**Goal of the exercise:** Give the records once more, exactly as they stand.

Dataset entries
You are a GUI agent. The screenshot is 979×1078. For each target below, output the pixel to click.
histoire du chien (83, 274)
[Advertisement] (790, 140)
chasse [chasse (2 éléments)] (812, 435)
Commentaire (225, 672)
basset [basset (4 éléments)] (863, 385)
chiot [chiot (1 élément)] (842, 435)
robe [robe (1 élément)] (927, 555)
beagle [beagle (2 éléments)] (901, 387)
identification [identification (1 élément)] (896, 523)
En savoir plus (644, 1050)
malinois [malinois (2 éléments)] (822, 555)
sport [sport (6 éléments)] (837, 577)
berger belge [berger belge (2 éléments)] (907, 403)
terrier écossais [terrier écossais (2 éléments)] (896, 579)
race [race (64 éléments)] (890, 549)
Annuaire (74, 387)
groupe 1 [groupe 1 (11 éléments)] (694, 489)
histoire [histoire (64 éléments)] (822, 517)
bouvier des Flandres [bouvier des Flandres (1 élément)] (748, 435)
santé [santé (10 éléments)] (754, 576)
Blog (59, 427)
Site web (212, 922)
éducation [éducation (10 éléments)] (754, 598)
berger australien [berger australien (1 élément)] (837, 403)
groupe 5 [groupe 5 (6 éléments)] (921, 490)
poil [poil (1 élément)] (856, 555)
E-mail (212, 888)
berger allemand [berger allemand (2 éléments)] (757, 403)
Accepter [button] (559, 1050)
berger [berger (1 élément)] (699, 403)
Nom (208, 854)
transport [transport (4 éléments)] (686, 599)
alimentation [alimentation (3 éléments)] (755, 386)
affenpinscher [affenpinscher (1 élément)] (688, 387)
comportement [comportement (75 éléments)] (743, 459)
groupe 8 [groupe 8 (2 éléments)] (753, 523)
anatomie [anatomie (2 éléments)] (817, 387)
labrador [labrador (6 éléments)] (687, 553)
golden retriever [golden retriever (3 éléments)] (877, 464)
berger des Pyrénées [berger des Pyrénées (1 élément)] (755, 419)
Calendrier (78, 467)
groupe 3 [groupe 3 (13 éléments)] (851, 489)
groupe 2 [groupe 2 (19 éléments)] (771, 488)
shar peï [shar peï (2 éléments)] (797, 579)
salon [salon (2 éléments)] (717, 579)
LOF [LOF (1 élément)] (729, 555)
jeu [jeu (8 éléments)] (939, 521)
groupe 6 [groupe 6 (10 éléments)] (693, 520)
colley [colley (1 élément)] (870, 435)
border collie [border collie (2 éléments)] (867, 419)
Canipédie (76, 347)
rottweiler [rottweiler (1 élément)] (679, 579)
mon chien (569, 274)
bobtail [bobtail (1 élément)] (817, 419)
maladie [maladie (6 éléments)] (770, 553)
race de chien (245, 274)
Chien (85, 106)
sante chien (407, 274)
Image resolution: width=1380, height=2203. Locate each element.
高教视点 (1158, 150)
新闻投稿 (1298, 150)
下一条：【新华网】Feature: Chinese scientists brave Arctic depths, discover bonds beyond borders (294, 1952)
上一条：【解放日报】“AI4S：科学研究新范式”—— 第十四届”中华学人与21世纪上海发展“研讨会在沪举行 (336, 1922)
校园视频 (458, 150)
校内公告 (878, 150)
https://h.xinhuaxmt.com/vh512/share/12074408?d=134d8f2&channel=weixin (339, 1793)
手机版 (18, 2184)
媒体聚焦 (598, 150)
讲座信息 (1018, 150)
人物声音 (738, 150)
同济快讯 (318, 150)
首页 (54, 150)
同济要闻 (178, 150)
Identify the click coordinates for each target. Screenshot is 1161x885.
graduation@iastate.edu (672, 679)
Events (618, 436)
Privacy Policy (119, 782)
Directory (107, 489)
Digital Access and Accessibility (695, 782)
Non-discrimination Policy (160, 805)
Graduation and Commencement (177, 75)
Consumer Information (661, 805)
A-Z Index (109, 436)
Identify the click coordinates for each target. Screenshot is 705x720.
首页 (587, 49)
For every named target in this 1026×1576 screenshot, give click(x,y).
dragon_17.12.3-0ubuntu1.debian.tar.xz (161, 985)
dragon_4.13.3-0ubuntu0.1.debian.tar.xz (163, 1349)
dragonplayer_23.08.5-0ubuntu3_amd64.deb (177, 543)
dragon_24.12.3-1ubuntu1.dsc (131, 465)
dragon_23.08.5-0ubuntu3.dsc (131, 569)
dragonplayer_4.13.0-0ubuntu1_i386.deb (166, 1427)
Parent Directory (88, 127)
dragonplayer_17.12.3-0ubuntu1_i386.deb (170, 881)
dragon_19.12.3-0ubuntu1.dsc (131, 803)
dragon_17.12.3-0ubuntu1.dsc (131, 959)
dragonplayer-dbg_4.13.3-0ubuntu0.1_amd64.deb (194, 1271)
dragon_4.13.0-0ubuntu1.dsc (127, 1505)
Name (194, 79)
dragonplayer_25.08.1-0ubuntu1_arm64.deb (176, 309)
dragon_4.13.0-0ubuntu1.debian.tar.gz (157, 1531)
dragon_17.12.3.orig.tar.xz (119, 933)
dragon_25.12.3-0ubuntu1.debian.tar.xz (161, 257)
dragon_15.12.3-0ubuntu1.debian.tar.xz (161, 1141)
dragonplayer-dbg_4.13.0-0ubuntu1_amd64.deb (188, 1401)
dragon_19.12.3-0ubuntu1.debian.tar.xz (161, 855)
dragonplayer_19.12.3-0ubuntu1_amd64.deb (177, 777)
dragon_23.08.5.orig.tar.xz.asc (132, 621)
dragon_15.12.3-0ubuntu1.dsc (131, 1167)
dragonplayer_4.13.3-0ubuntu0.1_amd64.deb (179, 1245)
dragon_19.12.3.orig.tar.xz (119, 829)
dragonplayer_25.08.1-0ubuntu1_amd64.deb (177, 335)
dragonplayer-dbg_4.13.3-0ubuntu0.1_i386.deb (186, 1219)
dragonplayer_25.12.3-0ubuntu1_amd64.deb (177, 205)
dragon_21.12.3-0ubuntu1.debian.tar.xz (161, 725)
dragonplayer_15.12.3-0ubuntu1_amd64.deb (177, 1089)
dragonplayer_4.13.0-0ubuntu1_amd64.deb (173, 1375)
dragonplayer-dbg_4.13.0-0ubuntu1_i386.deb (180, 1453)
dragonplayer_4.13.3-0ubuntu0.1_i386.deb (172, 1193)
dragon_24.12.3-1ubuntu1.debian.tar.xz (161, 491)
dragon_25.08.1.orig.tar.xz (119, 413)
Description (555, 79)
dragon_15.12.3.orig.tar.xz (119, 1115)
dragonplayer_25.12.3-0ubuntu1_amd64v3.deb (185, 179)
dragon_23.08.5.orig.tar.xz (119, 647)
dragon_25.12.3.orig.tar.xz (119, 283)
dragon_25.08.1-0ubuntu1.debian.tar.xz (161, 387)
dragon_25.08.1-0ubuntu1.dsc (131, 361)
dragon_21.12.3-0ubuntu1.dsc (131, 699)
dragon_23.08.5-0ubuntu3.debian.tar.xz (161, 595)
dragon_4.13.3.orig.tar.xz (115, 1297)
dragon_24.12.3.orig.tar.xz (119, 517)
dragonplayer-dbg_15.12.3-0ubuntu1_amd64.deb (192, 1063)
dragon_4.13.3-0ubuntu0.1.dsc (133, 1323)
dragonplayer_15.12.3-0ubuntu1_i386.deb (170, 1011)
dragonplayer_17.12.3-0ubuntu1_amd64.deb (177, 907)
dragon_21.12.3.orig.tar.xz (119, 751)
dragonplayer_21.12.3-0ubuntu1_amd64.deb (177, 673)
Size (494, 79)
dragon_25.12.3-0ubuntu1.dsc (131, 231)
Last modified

**Written answer:**
You are a GUI agent. The screenshot is 979×1078. For each target below, output the pixel to click.
histoire du chien (83, 274)
[Advertisement] (790, 140)
chasse [chasse (2 éléments)] (812, 435)
Commentaire (225, 672)
basset [basset (4 éléments)] (863, 385)
chiot [chiot (1 élément)] (842, 435)
robe [robe (1 élément)] (927, 555)
beagle [beagle (2 éléments)] (901, 387)
identification [identification (1 élément)] (896, 523)
En savoir plus (644, 1050)
malinois [malinois (2 éléments)] (822, 555)
sport [sport (6 éléments)] (837, 577)
berger belge [berger belge (2 éléments)] (907, 403)
terrier écossais [terrier écossais (2 éléments)] (896, 579)
race [race (64 éléments)] (890, 549)
Annuaire (74, 387)
groupe 1 [groupe 1 (11 éléments)] (694, 489)
histoire [histoire (64 éléments)] (822, 517)
bouvier des Flandres [bouvier des Flandres (1 élément)] (748, 435)
santé [santé (10 éléments)] (754, 576)
Blog (59, 427)
Site web (212, 922)
éducation [éducation (10 éléments)] (754, 598)
berger australien [berger australien (1 élément)] (837, 403)
groupe 5 [groupe 5 (6 éléments)] (921, 490)
poil [poil (1 élément)] (856, 555)
E-mail (212, 888)
berger allemand [berger allemand (2 éléments)] (757, 403)
Accepter [button] (559, 1050)
berger [berger (1 élément)] (699, 403)
Nom (208, 854)
transport [transport (4 éléments)] (686, 599)
alimentation [alimentation (3 éléments)] (755, 386)
affenpinscher [affenpinscher (1 élément)] (688, 387)
comportement [comportement (75 éléments)] (743, 459)
groupe 8 [groupe 8 (2 éléments)] (753, 523)
anatomie [anatomie (2 éléments)] (817, 387)
labrador [labrador (6 éléments)] (687, 553)
golden retriever [golden retriever (3 éléments)] (877, 464)
berger des Pyrénées [berger des Pyrénées (1 élément)] (755, 419)
Calendrier (78, 467)
groupe 3 [groupe 3 (13 éléments)] (851, 489)
groupe 2 [groupe 2 (19 éléments)] (771, 488)
shar peï [shar peï (2 éléments)] (797, 579)
salon [salon (2 éléments)] (717, 579)
LOF [LOF (1 élément)] (729, 555)
jeu [jeu (8 éléments)] (939, 521)
groupe 6 [groupe 6 (10 éléments)] (693, 520)
colley [colley (1 élément)] (870, 435)
border collie [border collie (2 éléments)] (867, 419)
Canipédie (76, 347)
rottweiler [rottweiler (1 élément)] (679, 579)
mon chien (569, 274)
bobtail [bobtail (1 élément)] (817, 419)
maladie [maladie (6 éléments)] (770, 553)
race de chien (245, 274)
Chien (85, 106)
sante chien (407, 274)
Image resolution: width=1380, height=2203. Locate each element.
高教视点 (1158, 150)
新闻投稿 (1298, 150)
下一条：【新华网】Feature: Chinese scientists brave Arctic depths, discover bonds beyond borders (294, 1952)
上一条：【解放日报】“AI4S：科学研究新范式”—— 第十四届”中华学人与21世纪上海发展“研讨会在沪举行 (336, 1922)
校园视频 (458, 150)
校内公告 (878, 150)
https://h.xinhuaxmt.com/vh512/share/12074408?d=134d8f2&channel=weixin (339, 1793)
手机版 (18, 2184)
媒体聚焦 (598, 150)
讲座信息 (1018, 150)
人物声音 (738, 150)
同济快讯 (318, 150)
首页 (54, 150)
同济要闻 (178, 150)
Identify the click coordinates for each target. Screenshot is 1161x885.
graduation@iastate.edu (672, 679)
Events (618, 436)
Privacy Policy (119, 782)
Directory (107, 489)
Digital Access and Accessibility (695, 782)
Non-discrimination Policy (160, 805)
Graduation and Commencement (177, 75)
Consumer Information (661, 805)
A-Z Index (109, 436)
Identify the click coordinates for each target. Screenshot is 705x720.
首页 (587, 49)
For every named target in this 1026×1576 screenshot, give click(x,y).
dragon_17.12.3-0ubuntu1.debian.tar.xz (161, 985)
dragon_4.13.3-0ubuntu0.1.debian.tar.xz (163, 1349)
dragonplayer_23.08.5-0ubuntu3_amd64.deb (177, 543)
dragon_24.12.3-1ubuntu1.dsc (131, 465)
dragon_23.08.5-0ubuntu3.dsc (131, 569)
dragonplayer_4.13.0-0ubuntu1_i386.deb (166, 1427)
Parent Directory (88, 127)
dragonplayer_17.12.3-0ubuntu1_i386.deb (170, 881)
dragon_19.12.3-0ubuntu1.dsc (131, 803)
dragon_17.12.3-0ubuntu1.dsc (131, 959)
dragonplayer-dbg_4.13.3-0ubuntu0.1_amd64.deb (194, 1271)
dragon_4.13.0-0ubuntu1.dsc (127, 1505)
Name (194, 79)
dragonplayer_25.08.1-0ubuntu1_arm64.deb (176, 309)
dragon_4.13.0-0ubuntu1.debian.tar.gz (157, 1531)
dragon_17.12.3.orig.tar.xz (119, 933)
dragon_25.12.3-0ubuntu1.debian.tar.xz (161, 257)
dragon_15.12.3-0ubuntu1.debian.tar.xz (161, 1141)
dragonplayer-dbg_4.13.0-0ubuntu1_amd64.deb (188, 1401)
dragon_19.12.3-0ubuntu1.debian.tar.xz (161, 855)
dragonplayer_19.12.3-0ubuntu1_amd64.deb (177, 777)
dragon_23.08.5.orig.tar.xz.asc (132, 621)
dragon_15.12.3-0ubuntu1.dsc (131, 1167)
dragonplayer_4.13.3-0ubuntu0.1_amd64.deb (179, 1245)
dragon_19.12.3.orig.tar.xz (119, 829)
dragonplayer_25.08.1-0ubuntu1_amd64.deb (177, 335)
dragonplayer-dbg_4.13.3-0ubuntu0.1_i386.deb (186, 1219)
dragonplayer_25.12.3-0ubuntu1_amd64.deb (177, 205)
dragon_21.12.3-0ubuntu1.debian.tar.xz (161, 725)
dragonplayer_15.12.3-0ubuntu1_amd64.deb (177, 1089)
dragonplayer_4.13.0-0ubuntu1_amd64.deb (173, 1375)
dragonplayer-dbg_4.13.0-0ubuntu1_i386.deb (180, 1453)
dragonplayer_4.13.3-0ubuntu0.1_i386.deb (172, 1193)
dragon_24.12.3-1ubuntu1.debian.tar.xz (161, 491)
dragon_25.08.1.orig.tar.xz (119, 413)
Description (555, 79)
dragon_15.12.3.orig.tar.xz (119, 1115)
dragonplayer_25.12.3-0ubuntu1_amd64v3.deb (185, 179)
dragon_23.08.5.orig.tar.xz (119, 647)
dragon_25.12.3.orig.tar.xz (119, 283)
dragon_25.08.1-0ubuntu1.debian.tar.xz (161, 387)
dragon_25.08.1-0ubuntu1.dsc (131, 361)
dragon_21.12.3-0ubuntu1.dsc (131, 699)
dragon_23.08.5-0ubuntu3.debian.tar.xz (161, 595)
dragon_4.13.3.orig.tar.xz (115, 1297)
dragon_24.12.3.orig.tar.xz (119, 517)
dragonplayer-dbg_15.12.3-0ubuntu1_amd64.deb (192, 1063)
dragon_4.13.3-0ubuntu0.1.dsc (133, 1323)
dragonplayer_15.12.3-0ubuntu1_i386.deb (170, 1011)
dragonplayer_17.12.3-0ubuntu1_amd64.deb (177, 907)
dragon_21.12.3.orig.tar.xz (119, 751)
dragonplayer_21.12.3-0ubuntu1_amd64.deb (177, 673)
Size (494, 79)
dragon_25.12.3-0ubuntu1.dsc (131, 231)
Last modified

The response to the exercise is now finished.